WHAT IS BEING ASKED. The line containing "Segment anything that" and every line after it, through the end of the records below, are to be reproduced exactly, with the pictures left out.

RAW DATA.

=======

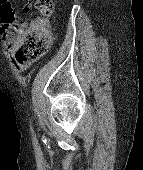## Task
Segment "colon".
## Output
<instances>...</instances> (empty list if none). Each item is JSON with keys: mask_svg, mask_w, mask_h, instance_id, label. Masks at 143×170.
<instances>
[{"mask_svg": "<svg viewBox=\"0 0 143 170\" xmlns=\"http://www.w3.org/2000/svg\"><path fill=\"white\" fill-rule=\"evenodd\" d=\"M35 7L40 17L30 22L24 30L16 49V58L20 63L37 60L44 56L52 43V31L48 19L53 16V0H36ZM0 14L4 22L15 20V12L10 0H0Z\"/></svg>", "mask_w": 143, "mask_h": 170, "instance_id": "colon-1", "label": "colon"}]
</instances>
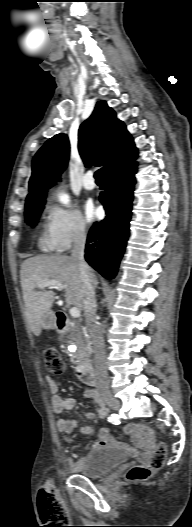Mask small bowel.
<instances>
[{
    "label": "small bowel",
    "instance_id": "c3829d8e",
    "mask_svg": "<svg viewBox=\"0 0 192 527\" xmlns=\"http://www.w3.org/2000/svg\"><path fill=\"white\" fill-rule=\"evenodd\" d=\"M46 382L52 394L51 403L54 413L61 414L64 411L72 410L76 404L75 399L72 397H62L58 392V385L53 377L47 376ZM84 396L91 399L96 405L95 412H88L86 414L89 419H94L96 417L103 418L107 414V409L96 390L87 389L84 392ZM77 427L78 422L74 419H59L57 421V429L60 433L69 434ZM79 430L83 435H90L93 433V426L84 425L80 427ZM124 431L131 436L133 447L116 441L110 436L107 429L100 430L97 445L119 447L127 451L129 454L137 456L143 462L148 461L155 449V437L153 431L139 424L126 425ZM143 466H146V463H143Z\"/></svg>",
    "mask_w": 192,
    "mask_h": 527
}]
</instances>
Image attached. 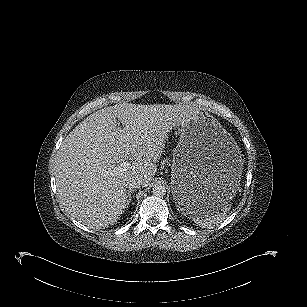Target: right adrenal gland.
<instances>
[{
	"mask_svg": "<svg viewBox=\"0 0 307 307\" xmlns=\"http://www.w3.org/2000/svg\"><path fill=\"white\" fill-rule=\"evenodd\" d=\"M134 192V190H131V191H129L128 192V201H127V207H128V205H129V203L131 202V200H132V193Z\"/></svg>",
	"mask_w": 307,
	"mask_h": 307,
	"instance_id": "right-adrenal-gland-1",
	"label": "right adrenal gland"
}]
</instances>
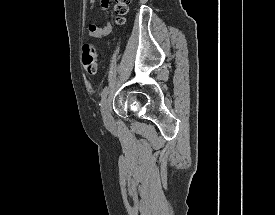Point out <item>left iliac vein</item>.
Here are the masks:
<instances>
[{
  "label": "left iliac vein",
  "instance_id": "left-iliac-vein-1",
  "mask_svg": "<svg viewBox=\"0 0 275 215\" xmlns=\"http://www.w3.org/2000/svg\"><path fill=\"white\" fill-rule=\"evenodd\" d=\"M101 113H102L103 122H104L105 127L111 128L113 125V118L109 111L107 100H104V102L102 104Z\"/></svg>",
  "mask_w": 275,
  "mask_h": 215
}]
</instances>
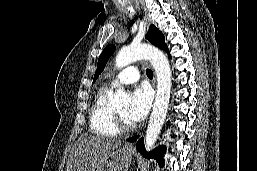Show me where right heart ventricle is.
Wrapping results in <instances>:
<instances>
[{"mask_svg":"<svg viewBox=\"0 0 257 171\" xmlns=\"http://www.w3.org/2000/svg\"><path fill=\"white\" fill-rule=\"evenodd\" d=\"M112 88L102 87L96 94L90 114L89 124L91 130L100 136H117L120 131L115 123L114 110L109 104Z\"/></svg>","mask_w":257,"mask_h":171,"instance_id":"right-heart-ventricle-1","label":"right heart ventricle"}]
</instances>
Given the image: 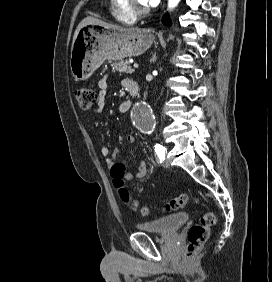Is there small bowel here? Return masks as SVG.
<instances>
[{
  "instance_id": "obj_1",
  "label": "small bowel",
  "mask_w": 272,
  "mask_h": 282,
  "mask_svg": "<svg viewBox=\"0 0 272 282\" xmlns=\"http://www.w3.org/2000/svg\"><path fill=\"white\" fill-rule=\"evenodd\" d=\"M99 88H100V91H99L97 106L92 111L93 114L96 116L100 115L104 111L105 97H106L107 90H108V79L107 78H104L99 82ZM127 140L129 143H134L136 141V137L135 135L131 134L127 136ZM101 152H102V155L105 157V162L108 165V167L113 168L116 165L115 157L118 154V149L115 148L111 156H109V149L107 146H103L101 149ZM147 173H148L147 162L145 160H141L138 165V173L136 175V179L144 178L147 175ZM125 179L130 181V180H133L134 177L129 172H126Z\"/></svg>"
}]
</instances>
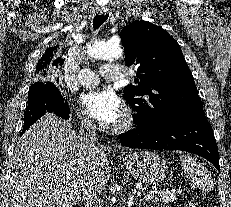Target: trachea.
Here are the masks:
<instances>
[{
	"instance_id": "3493384b",
	"label": "trachea",
	"mask_w": 231,
	"mask_h": 207,
	"mask_svg": "<svg viewBox=\"0 0 231 207\" xmlns=\"http://www.w3.org/2000/svg\"><path fill=\"white\" fill-rule=\"evenodd\" d=\"M109 15H99L96 14V16L93 19V28L94 30L98 29L107 19H108Z\"/></svg>"
}]
</instances>
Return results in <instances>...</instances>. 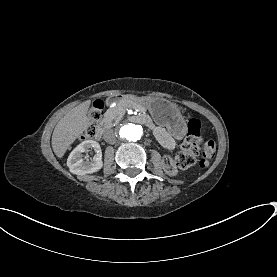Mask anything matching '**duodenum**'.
I'll return each instance as SVG.
<instances>
[{
  "instance_id": "duodenum-1",
  "label": "duodenum",
  "mask_w": 277,
  "mask_h": 277,
  "mask_svg": "<svg viewBox=\"0 0 277 277\" xmlns=\"http://www.w3.org/2000/svg\"><path fill=\"white\" fill-rule=\"evenodd\" d=\"M125 99H127L126 95H114L108 99L107 104L112 105L116 102H119V101H122ZM130 120L134 123L146 125V126L150 127L154 132H156L158 129V127H156L153 124L151 119L148 116L143 115V114L132 116L130 118ZM105 129H106V127L104 124H101L98 126L97 133H96L97 139H100L103 136Z\"/></svg>"
}]
</instances>
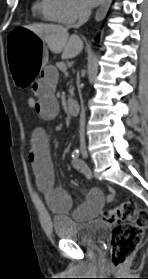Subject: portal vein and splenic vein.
Instances as JSON below:
<instances>
[{"mask_svg": "<svg viewBox=\"0 0 148 279\" xmlns=\"http://www.w3.org/2000/svg\"><path fill=\"white\" fill-rule=\"evenodd\" d=\"M63 70H65V68H64ZM65 74H66V76L68 75V73H67V72H65Z\"/></svg>", "mask_w": 148, "mask_h": 279, "instance_id": "portal-vein-and-splenic-vein-1", "label": "portal vein and splenic vein"}]
</instances>
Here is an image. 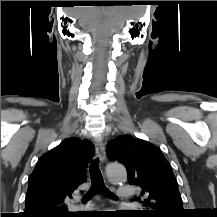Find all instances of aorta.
Listing matches in <instances>:
<instances>
[{
    "mask_svg": "<svg viewBox=\"0 0 217 217\" xmlns=\"http://www.w3.org/2000/svg\"><path fill=\"white\" fill-rule=\"evenodd\" d=\"M106 174L109 181L112 183L124 182L127 178L126 169L123 165L117 163L108 164Z\"/></svg>",
    "mask_w": 217,
    "mask_h": 217,
    "instance_id": "762f6f07",
    "label": "aorta"
}]
</instances>
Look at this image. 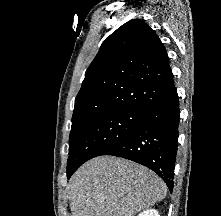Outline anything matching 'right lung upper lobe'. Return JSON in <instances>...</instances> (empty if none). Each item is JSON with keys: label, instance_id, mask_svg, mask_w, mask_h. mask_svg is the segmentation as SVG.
Segmentation results:
<instances>
[{"label": "right lung upper lobe", "instance_id": "cb5924a9", "mask_svg": "<svg viewBox=\"0 0 221 216\" xmlns=\"http://www.w3.org/2000/svg\"><path fill=\"white\" fill-rule=\"evenodd\" d=\"M173 83L158 35L144 21L130 20L103 42L88 67L72 125L114 110L144 111Z\"/></svg>", "mask_w": 221, "mask_h": 216}]
</instances>
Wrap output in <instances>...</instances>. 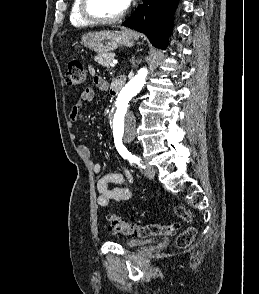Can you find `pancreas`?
<instances>
[{"label": "pancreas", "mask_w": 259, "mask_h": 294, "mask_svg": "<svg viewBox=\"0 0 259 294\" xmlns=\"http://www.w3.org/2000/svg\"><path fill=\"white\" fill-rule=\"evenodd\" d=\"M115 58V54L114 53H106V54H98L95 57V61L104 66L109 68L110 63L112 62V60Z\"/></svg>", "instance_id": "pancreas-1"}]
</instances>
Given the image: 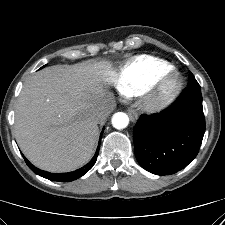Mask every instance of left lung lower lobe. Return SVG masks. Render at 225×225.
Instances as JSON below:
<instances>
[{
  "label": "left lung lower lobe",
  "instance_id": "left-lung-lower-lobe-1",
  "mask_svg": "<svg viewBox=\"0 0 225 225\" xmlns=\"http://www.w3.org/2000/svg\"><path fill=\"white\" fill-rule=\"evenodd\" d=\"M204 132L201 90L188 86L165 111L141 115L134 127L137 161L153 174H174L196 157Z\"/></svg>",
  "mask_w": 225,
  "mask_h": 225
}]
</instances>
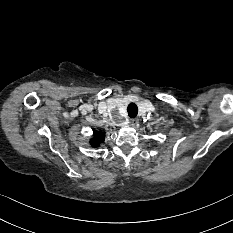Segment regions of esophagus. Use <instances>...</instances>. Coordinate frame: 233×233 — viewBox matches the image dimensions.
Instances as JSON below:
<instances>
[{"label": "esophagus", "instance_id": "esophagus-1", "mask_svg": "<svg viewBox=\"0 0 233 233\" xmlns=\"http://www.w3.org/2000/svg\"><path fill=\"white\" fill-rule=\"evenodd\" d=\"M137 123V120L136 119H130V126H135Z\"/></svg>", "mask_w": 233, "mask_h": 233}]
</instances>
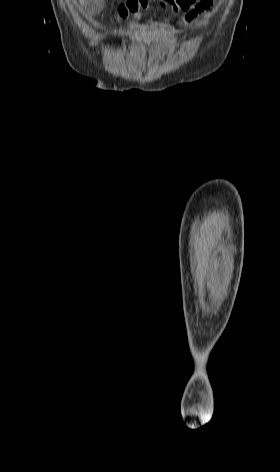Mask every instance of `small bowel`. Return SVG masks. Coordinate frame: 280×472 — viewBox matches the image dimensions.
I'll return each mask as SVG.
<instances>
[{
  "label": "small bowel",
  "instance_id": "1",
  "mask_svg": "<svg viewBox=\"0 0 280 472\" xmlns=\"http://www.w3.org/2000/svg\"><path fill=\"white\" fill-rule=\"evenodd\" d=\"M179 4L173 7L176 11L183 12V22L190 23L196 17L206 10L213 2V0H181Z\"/></svg>",
  "mask_w": 280,
  "mask_h": 472
}]
</instances>
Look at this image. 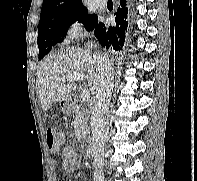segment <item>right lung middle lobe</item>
Masks as SVG:
<instances>
[{
	"mask_svg": "<svg viewBox=\"0 0 197 181\" xmlns=\"http://www.w3.org/2000/svg\"><path fill=\"white\" fill-rule=\"evenodd\" d=\"M76 21L84 24L88 31L93 30L98 23V16L88 14L83 7L73 11L40 18L38 27L39 59H42L52 47L63 41L68 27Z\"/></svg>",
	"mask_w": 197,
	"mask_h": 181,
	"instance_id": "obj_1",
	"label": "right lung middle lobe"
}]
</instances>
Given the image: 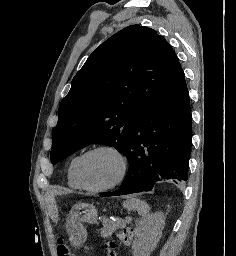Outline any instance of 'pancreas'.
<instances>
[{
    "instance_id": "cf45deb5",
    "label": "pancreas",
    "mask_w": 236,
    "mask_h": 256,
    "mask_svg": "<svg viewBox=\"0 0 236 256\" xmlns=\"http://www.w3.org/2000/svg\"><path fill=\"white\" fill-rule=\"evenodd\" d=\"M100 235H103V232H100Z\"/></svg>"
}]
</instances>
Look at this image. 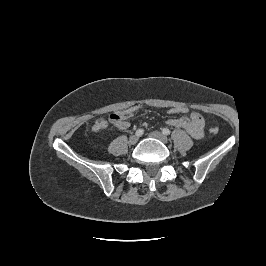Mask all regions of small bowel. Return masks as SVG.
<instances>
[{
  "label": "small bowel",
  "instance_id": "obj_1",
  "mask_svg": "<svg viewBox=\"0 0 266 266\" xmlns=\"http://www.w3.org/2000/svg\"><path fill=\"white\" fill-rule=\"evenodd\" d=\"M169 126L175 128H184L189 135L194 139H201L204 136V120L199 113L193 112L189 116L182 118H171L167 121ZM108 123L105 118H99L92 126L94 132H100L106 129ZM116 126L120 130H126L129 128L130 123L128 120H124Z\"/></svg>",
  "mask_w": 266,
  "mask_h": 266
}]
</instances>
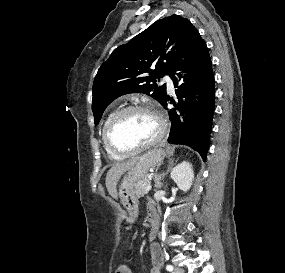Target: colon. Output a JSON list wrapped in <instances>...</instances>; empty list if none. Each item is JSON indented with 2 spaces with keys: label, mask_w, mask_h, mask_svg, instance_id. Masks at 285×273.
<instances>
[{
  "label": "colon",
  "mask_w": 285,
  "mask_h": 273,
  "mask_svg": "<svg viewBox=\"0 0 285 273\" xmlns=\"http://www.w3.org/2000/svg\"><path fill=\"white\" fill-rule=\"evenodd\" d=\"M126 272L127 270L122 266L118 267V269L116 270V273H126Z\"/></svg>",
  "instance_id": "1"
}]
</instances>
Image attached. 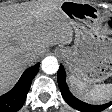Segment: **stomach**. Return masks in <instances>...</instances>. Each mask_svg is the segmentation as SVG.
<instances>
[{"label": "stomach", "mask_w": 112, "mask_h": 112, "mask_svg": "<svg viewBox=\"0 0 112 112\" xmlns=\"http://www.w3.org/2000/svg\"><path fill=\"white\" fill-rule=\"evenodd\" d=\"M85 4L79 0H65L62 4L80 23L74 45L71 48L59 47L55 51L68 63L73 76L95 84L112 75V54L109 43L91 23L95 21L92 16L96 13L86 10ZM101 38L102 41H99Z\"/></svg>", "instance_id": "stomach-1"}]
</instances>
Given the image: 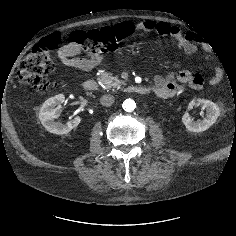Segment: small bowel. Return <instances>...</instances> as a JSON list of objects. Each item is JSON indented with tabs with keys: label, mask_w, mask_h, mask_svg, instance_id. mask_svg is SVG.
Wrapping results in <instances>:
<instances>
[{
	"label": "small bowel",
	"mask_w": 236,
	"mask_h": 236,
	"mask_svg": "<svg viewBox=\"0 0 236 236\" xmlns=\"http://www.w3.org/2000/svg\"><path fill=\"white\" fill-rule=\"evenodd\" d=\"M134 30L153 32L159 36H169L176 41L178 49L187 58H193L198 53L197 35L193 32L185 33L176 26L163 21L146 20L138 23H131ZM81 47L75 43H67L60 46L57 55L61 62L68 66L84 72H89L97 68L103 61L102 53L92 54L85 58L80 57ZM222 80L221 70H216L210 80V84L215 86ZM182 84L188 85L193 90H200L204 86L203 77L196 72L182 70L178 73L158 74L154 78L153 91L161 98H170L178 95L182 91Z\"/></svg>",
	"instance_id": "small-bowel-1"
}]
</instances>
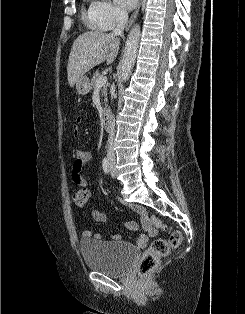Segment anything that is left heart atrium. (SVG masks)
Wrapping results in <instances>:
<instances>
[{"mask_svg": "<svg viewBox=\"0 0 245 314\" xmlns=\"http://www.w3.org/2000/svg\"><path fill=\"white\" fill-rule=\"evenodd\" d=\"M138 0H116L118 6L124 10L132 9Z\"/></svg>", "mask_w": 245, "mask_h": 314, "instance_id": "1", "label": "left heart atrium"}]
</instances>
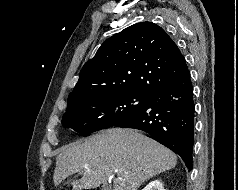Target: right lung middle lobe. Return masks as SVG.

=======

WRITTEN SOLUTION.
Segment anything that is left heart atrium. (SVG masks)
Wrapping results in <instances>:
<instances>
[{"mask_svg": "<svg viewBox=\"0 0 245 314\" xmlns=\"http://www.w3.org/2000/svg\"><path fill=\"white\" fill-rule=\"evenodd\" d=\"M138 0H116L118 6L124 10L132 9Z\"/></svg>", "mask_w": 245, "mask_h": 314, "instance_id": "1", "label": "left heart atrium"}]
</instances>
Target: right lung middle lobe. Return masks as SVG.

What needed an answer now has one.